Quando un ragazzo chiede aiuto, va ascoltato. Sempre.
Non è facile essere i genitori di un adolescente, soprattutto se la fase che sta attraversando è particolarmente burrascosa o problematica. Non è facile capirlo quando si chiude in un silenzio ostinato, interpretarne i segnali spesso così contraddittori. Non è facile leggere dietro a delle continue provocazioni una richiesta d’aiuto, intuire che un sintomo o un cambiamento rispetto ai “soliti” modi di fare nasconde una sofferenza più profonda. Può sfuggire anche al genitore più attento, perché tipico dell’adolescenza è comunicare ciò che si sente attraverso una miriade di modi non sempre direttamente comprensibili, mentre si cerca pian piano di imparare le parole per definirlo anche a se stessi.
Ecco perché quando un ragazzo o una ragazza chiede esplicitamente aiuto va sempre preso sul serio: anche quando agli occhi di un adulto sembra un “capriccio”, o un’esagerazione. Se arriva a dirlo, significa che è importante, che ci sta pensando da parecchio tempo (probabilmente da più di quello che sembra dall’esterno), e che ha proprio bisogno di una mano. Non liquidiamolo quindi come un problema sciocco, o qualcosa che “tutti vivono alla tua età”, ma ascoltiamolo e aiutiamolo a capirci qualcosa di più.

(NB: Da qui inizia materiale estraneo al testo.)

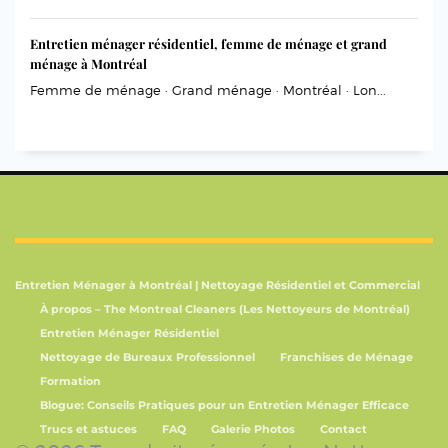
Entretien ménager résidentiel, femme de ménage et grand
ménage à Montréal
Femme de ménage · Grand ménage · Montréal · Lon...
Entretien Ménager à Montréal | Nettoyage Résidentiel et Commercial
À propos – The Montreal Cleaners (Les Nettoyeurs de Montréal)
Entretien Ménager Résidentiel
Nettoyage de Bureaux Professionnel
Franchises de Ménage
Formation
Blogue: Conseils Pratiques pour un Entretien Ménager Efficace
Trucs et astuces
FAQ
Galerie Photos
Contact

Questo vale anche quando i ragazzi chiedono di poter parlare con una specialista: un medico, uno psicologo o uno psicoterapeuta. Mi capita spesso di sentire, purtroppo, che questa idea cada inascoltata. Accoglierla non significa necessariamente accontentarla (questo lo si potrà valutare insieme, eventualmente anche con il professionista), ma prima di tutto cercare di capire cosa non va dal punto di vista del figlio, di cosa sente di aver bisogno, perché ha pensato proprio a quella figura professionale.
Talvolta sono gli stessi genitori ad essere vittime, a loro volta, dei pregiudizi sul mondo psy, del tipo “dallo psicologo ci vanno i matti, mio figlio non lo è”. No, dallo psicologo non ci vanno i matti e nemmeno (soltanto) chi sta molto male: ci va soprattutto chi desidera stare meglio. No, lo psicologo non incolpa i genitori, né li costringe a lavare i “panni sporchi” nello studio di uno sconosciuto, ma cerca di aiutare tutto il nucleo familiare a far fronte alla sofferenza che talvolta l’adolescente scoperchia. No, portare un figlio dallo psicologo non significa aver fallito come genitori (“dovrei essere in grado io di aiutare mio figlio”), ma cercare alleati per svolgere al meglio il proprio compito.
Del resto, quale miglior lezione per un figlio di mostrargli che anche quelle volte in cui da soli non ce la si fa si può sempre cercare (e trovare) un aiuto per superare gli ostacoli?